Issues in Level 2 NCEA AS 91264 (2.9) Inference

This document was prepared by Mike Camden, Nicola Petty, Anne Lawrence, Anna-Marie Martin, Jeremy Brocklehurst and Robyn Headifen on behalf of the NZ Statistical Association's Education Committee, for NZQA and for publication on the CensusAtSchool site, in March and April 2015. The purpose is to support the continual improvement of learning and assessment in statistics.

We welcome further discussion. Please contact or other Committee members.

Recommendations for resources

  1. Provide support for teachers including professional development and resources including tasks and exemplars of student work that illustrate contexts where the students do not have access to the population data, and that require or show students’ description of their sampling method.
  2. Remove from NZQA and Census at School websites examples of tasks in which sampling does not ‘make sense’ eg where it would be feasible to use data from the whole population.

Recommended changes to the standard

We recommend a change to the clarification document for AS 91264, as soon as feasible, that provides a path for teachers through these issues.

We also suggest a number of changes to the wording of the standard under explanatory note 3. In particular we are not sure about the intent behind the bullet 'discuss sample distribution'. We suggest a rethink and rewording for this bullet point.
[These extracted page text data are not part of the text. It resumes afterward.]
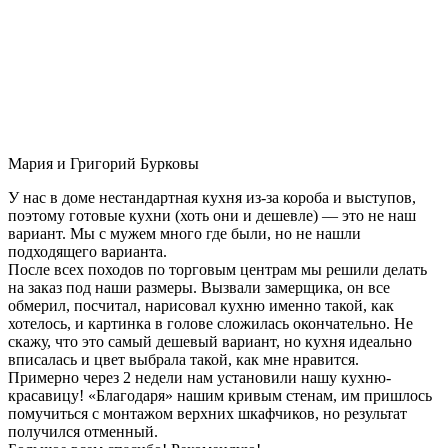
Мария и Григорий Бурковы
У нас в доме нестандартная кухня из-за короба и выступов,
поэтому готовые кухни (хоть они и дешевле) — это не наш
вариант. Мы с мужем много где были, но не нашли
подходящего варианта.
После всех походов по торговым центрам мы решили делать
на заказ под наши размеры. Вызвали замерщика, он все
обмерил, посчитал, нарисовал кухню именно такой, как
хотелось, и картинка в голове сложилась окончательно. Не
скажу, что это самый дешевый вариант, но кухня идеально
вписалась и цвет выбрала такой, как мне нравится.
Примерно через 2 недели нам установили нашу кухню-
красавицу! «Благодаря» нашим кривым стенам, им пришлось
помучиться с монтажом верхних шкафчиков, но результат
получился отменный.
Other specific suggestions include rewording the first bullet point, inserting another bullet point under this and rewording the current second bullet point so a student need only take one sample so that explanatory note 3 would then start:

Using the statistical enquiry cycle to make an inference involves:

  • posing an appropriate investigative comparison question about a population
  • devising an appropriate method of selecting a sample
  • selecting a random sample…

Issues in the teaching and assessing of sampling

Sampling is an essential concept which students should be learning as part of their study of statistics. There are a number of key understandings to be developed including the reason for taking a sample, the importance of a sample being representative and the nature of sampling variability.

  • The reason for taking a sample

We take a sample when it is not possible to analyse data from the whole population. This may be because it is too expensive, time consuming or destructive to study every object or person in the population.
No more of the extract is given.